# Data visualization using R

## Introduction to the ggplot2 package

For making static maps in R, we are going to use the ggplot2 package. First fetch some Southern sunfish occurrences from OBIS:

library(robis)
molram <- occurrence("Mola ramsayi")


Now create a simple scatter plot using the occurrence coordinates. Use the ggplot() function to initialize a new plot, and geom_point() to create a scatter plot. The aes() function is used to create a mapping (aesthetic) between our data and the visual properties, which is then passed to the geom_point() function. Here decimalLongitude is used as the x coordinate and decimalLatitude as the y coordinate:

library(ggplot2)
ggplot() + geom_point(data = molram, aes(x = decimalLongitude, y = decimalLatitude))


Let’s now add a world polygon to our map. ggplot2 provides a map_data() function to load maps of countries, continents or the entire world (this requires the maps package as well). Besides the world polygon, we also pass an aesthetic and a fill parameter to the geom_polygon() function.

library(maps)
world <- map_data("world")

ggplot() +
geom_polygon(data = world, aes(x = long, y = lat, group = group), fill = "#dddddd") +
geom_point(data = molram, aes(x = decimalLongitude, y = decimalLatitude))


Let’s now use coord_fixed() to make sure the axes have the same scale. You may want to pass a different value to this function if you are mapping areas close to the poles:

ggplot() +
geom_polygon(data = world, aes(x = long, y = lat, group = group), fill = "#dddddd") +
geom_point(data = molram, aes(x = decimalLongitude, y = decimalLatitude)) +
coord_fixed(1)


Let’s now zoom in a bit by passing xlim and ylim to coord_fixed:

ggplot() +
geom_polygon(data = world, aes(x = long, y = lat, group = group), fill = "#dddddd") +
geom_point(data = molram, aes(x = decimalLongitude, y = decimalLatitude)) +
coord_fixed(1, xlim = c(0, 180), ylim = c(-60, 0))

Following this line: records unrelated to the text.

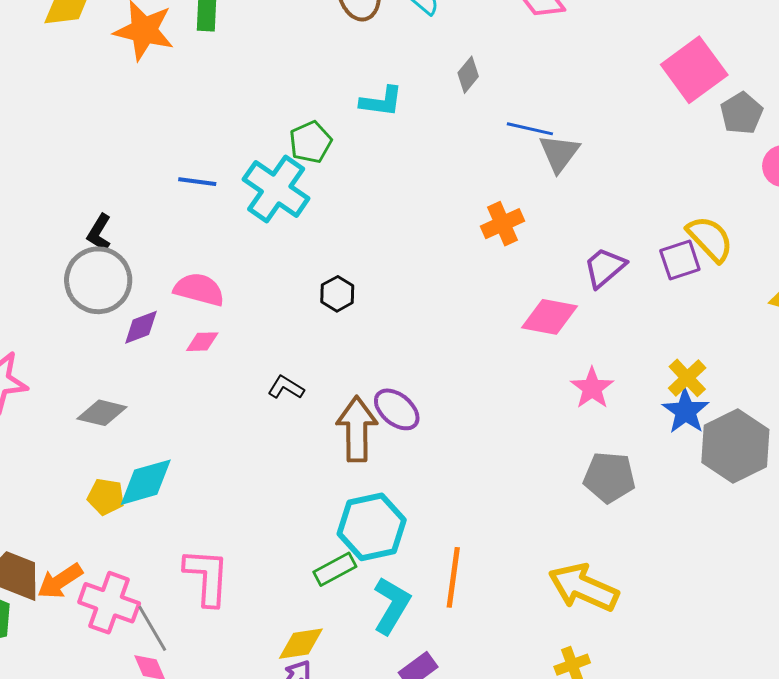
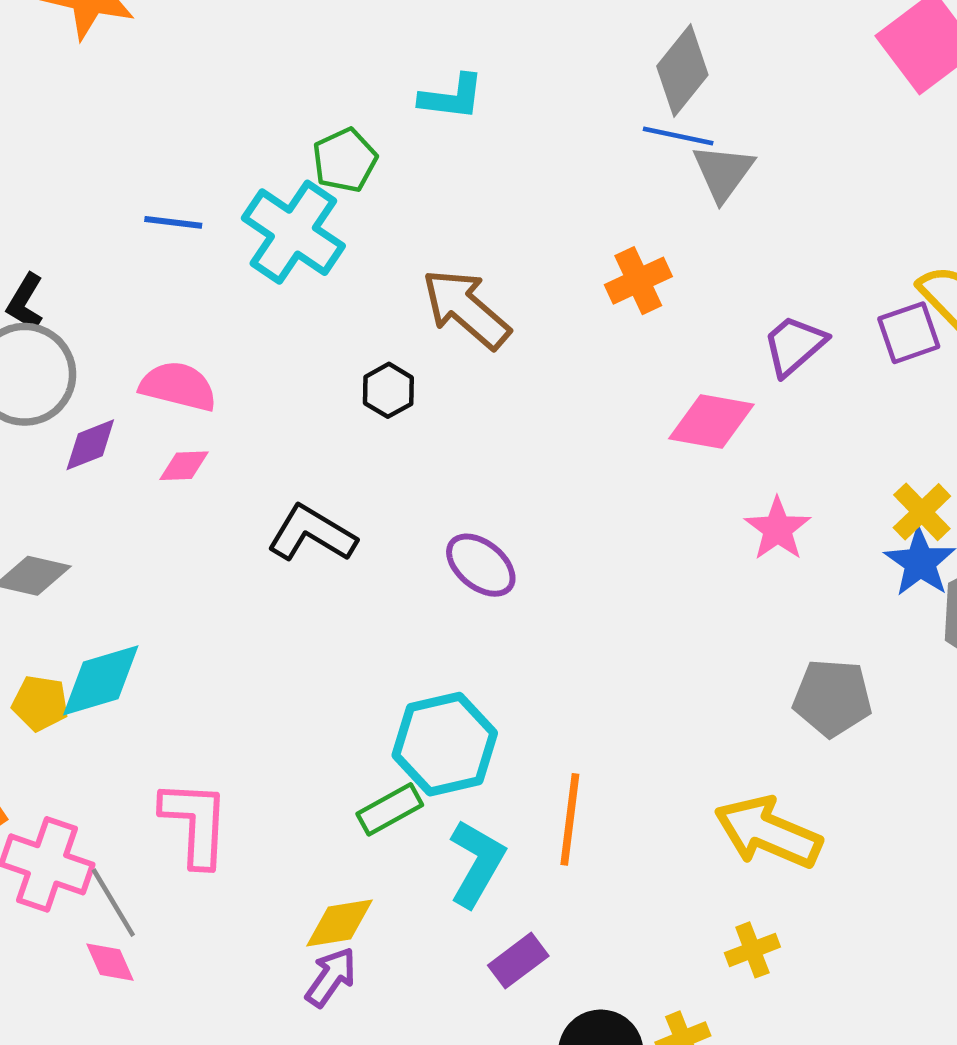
gray diamond: (468, 75) -> (682, 70), moved, size x1.6
black L-shape: (286, 387) -> (312, 534), size x1.6
brown arrow: (357, 429) -> (466, 309), moved, turned -48
gray pentagon: (609, 477) -> (832, 698), moved

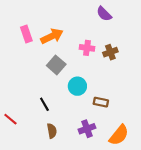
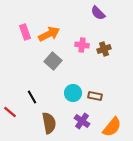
cyan circle: (77, 86) -> (73, 93), moved
black line: (44, 104) -> (32, 97), moved
purple cross: (87, 129) -> (82, 121), turned -35
brown semicircle: (52, 131) -> (49, 123), size x1.5

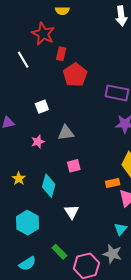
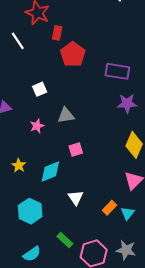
orange rectangle: (113, 183) -> (110, 208), moved, turned -32
cyan diamond: (49, 186) -> (50, 171), turned 55
gray star: (112, 254) -> (126, 250), moved

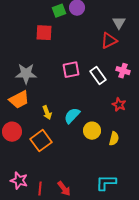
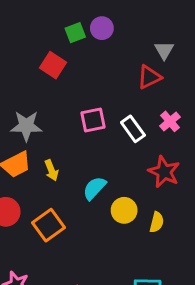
red square: (44, 33) -> (53, 65), turned 30
pink cross: (123, 71) -> (170, 121), turned 32
red star: (119, 105) -> (164, 172), size x1.5
yellow arrow: (47, 113) -> (52, 170), moved

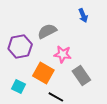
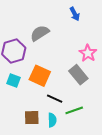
pink star: (63, 54) -> (88, 53), moved, turned 30
cyan square: (18, 86) -> (14, 80), moved

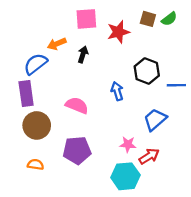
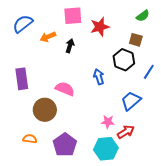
brown square: (148, 19) -> (136, 40), moved
blue semicircle: (36, 64) -> (23, 24), moved
blue line: (176, 85) -> (149, 72), turned -56
brown circle: (37, 125) -> (45, 110), moved
purple pentagon: (77, 150) -> (65, 145), moved, turned -30

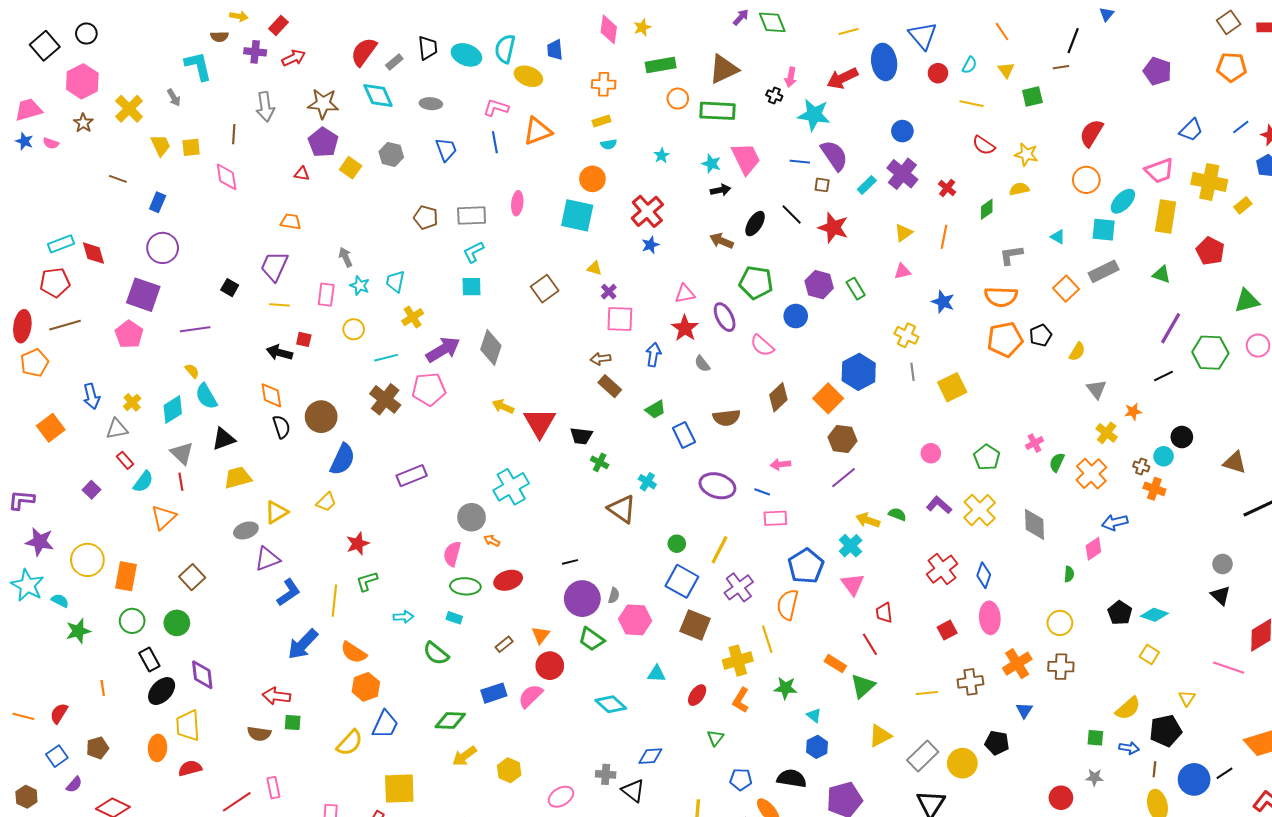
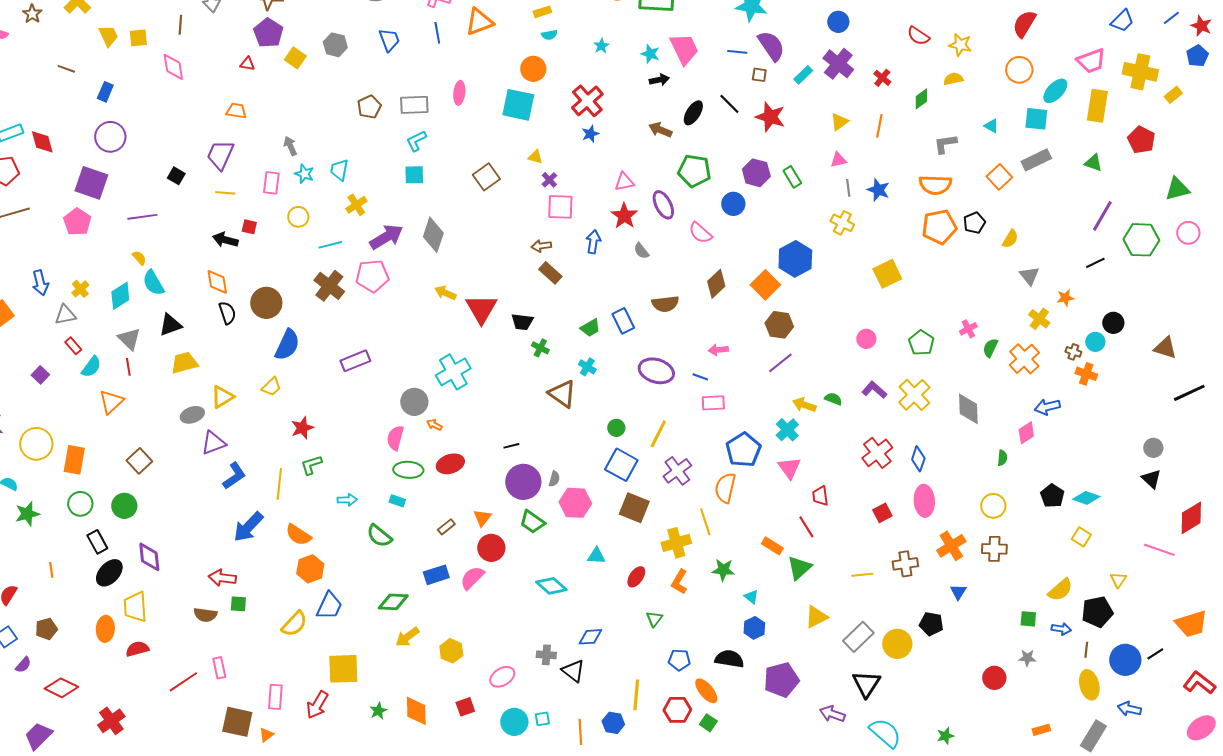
brown pentagon: (426, 217) -> (369, 107), turned 30
gray line: (913, 372) -> (848, 188), moved
green trapezoid: (655, 410) -> (590, 328), moved

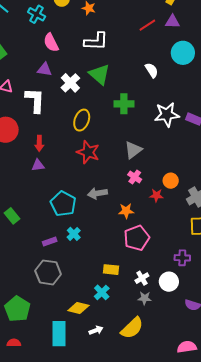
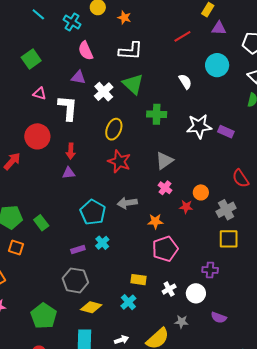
purple triangle: (172, 22) -> (219, 28), moved
gray star: (145, 298) -> (182, 322), moved
yellow diamond: (78, 308) -> (91, 307), moved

To make the plot a bit more interesting, add color to the geom_point aesthetic. In this example the dots are colored based on the institutionCode field of the occurrence data:

ggplot() +
geom_polygon(data = world, aes(x = long, y = lat, group = group), fill = "#dddddd") +
geom_point(data = molram, aes(x = decimalLongitude, y = decimalLatitude, color = datasetName)) +
coord_fixed(1, xlim = c(0, 180), ylim = c(-60, 0))


There are many ways to change color scales in ggplot, look into scale_color_brewer() for example:

ggplot() +
geom_polygon(data = world, aes(x = long, y = lat, group = group), fill = "#dddddd") +
geom_point(data = molram, aes(x = decimalLongitude, y = decimalLatitude, color = datasetName)) +
coord_fixed(1, xlim = c(0, 180), ylim = c(-60, 0)) +
scale_color_brewer(palette = "Paired")


The geom_histogram() function can be used to create histograms. To try this, first fetch a bit more data from OBIS:

dor <- occurrence("Doridoidea")


Now create a simple histogram:

ggplot() +
geom_histogram(data = dor, aes(x = yearcollected))

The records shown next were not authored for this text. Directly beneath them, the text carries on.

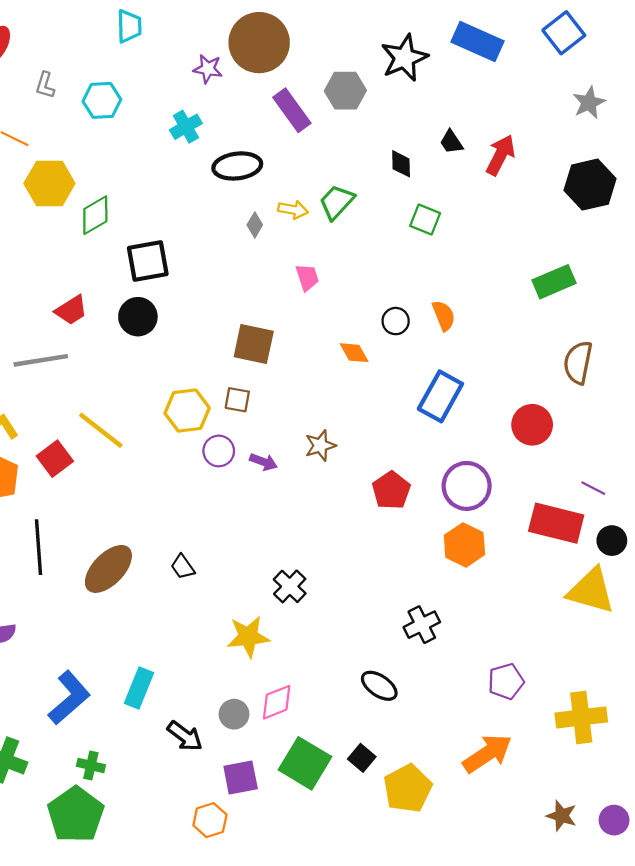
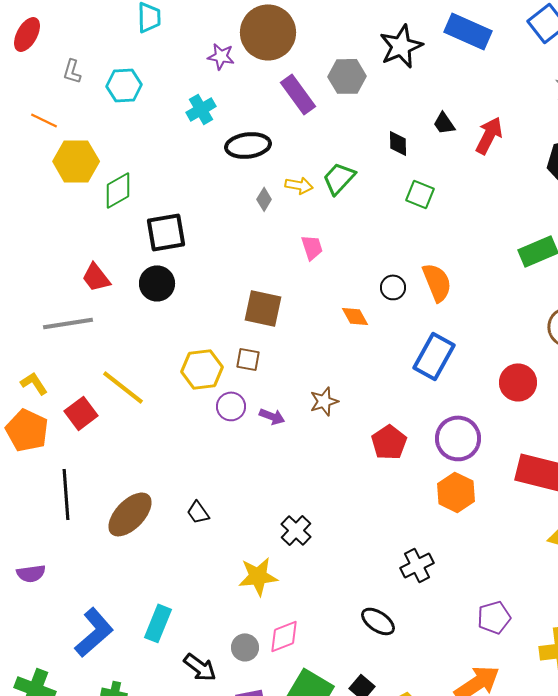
red trapezoid: (71, 310) -> (96, 277), turned 84
orange semicircle: (444, 316) -> (437, 282), size x1.4

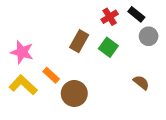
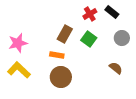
gray circle: (149, 36) -> (122, 38), moved
pink star: (22, 52) -> (18, 43), turned -30
orange rectangle: (51, 75) -> (57, 55), moved, turned -32

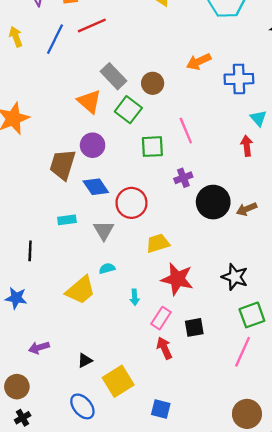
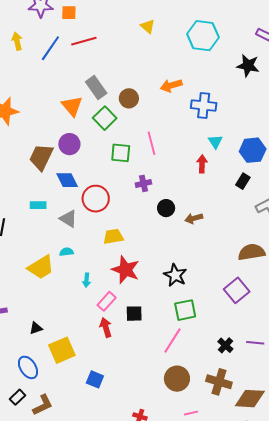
black circle: (213, 202) -> (166, 208), size x0.6
gray triangle: (104, 230) -> (68, 219), turned -36
brown circle: (247, 414) -> (177, 379), moved

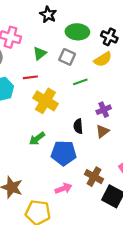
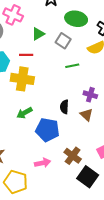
yellow cross: (45, 101) -> (22, 79), moved, turned -30
purple cross: (104, 110) -> (90, 95), turned 32
brown triangle: (103, 131) -> (86, 115), turned -48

This produces a histogram, but we also get this warning message:

stat_bin() using bins = 30. Pick better value with binwidth. This means that by default there are 30 bins in the histogram. However, because we are displaying records per year, it makes more sense to pick a bin width ourselves, for example 2 years:

ggplot() +
geom_histogram(data = dor, aes(x = yearcollected), binwidth = 2)


By adding fill to the aesthetic, we can color the bars based on the family:

ggplot() +
geom_histogram(data = dor, aes(x = yearcollected, fill = family), binwidth = 2) +
scale_fill_brewer(palette = "Spectral")


Using xlim() we can zoom in a bit:

ggplot() +
geom_histogram(data = dor, aes(x = yearcollected, fill = family), binwidth = 2) +
scale_fill_brewer(palette = "Spectral") +
xlim(c(1950, 2017))


In case you need to split up your graph based on one or more factors, you can use facet_grid(). For example:

library(dplyr)
lag <- occurrence("Lagis")
lag_2 <- lag %>% filter(resourceID %in% c(4312, 222))

ggplot() +
geom_histogram(data = lag_2, aes(x = yearcollected), binwidth = 2) +
facet_grid(resourceID ~ species)


Make sure to take a look at the R graph gallery and the ggplot extension gallery and be inspired!

## Creating interactive maps using the leaflet package

The leaflet package is a wrapper around the popular Leaflet JavaScript library for interactive maps. Install the package as follows:

install.packages("leaflet")


### A simple map

Initialize a map with leaflet() and add the default OpenStreetMap basemap using addTiles():

library(leaflet)



To change the basemap, pick any of the tile providers here and pass the URL to addTiles():

leaflet() %>% addTiles("https://server.arcgisonline.com/ArcGIS/rest/services/Ocean_Basemap/MapServer/tile/{z}/{y}/{x}")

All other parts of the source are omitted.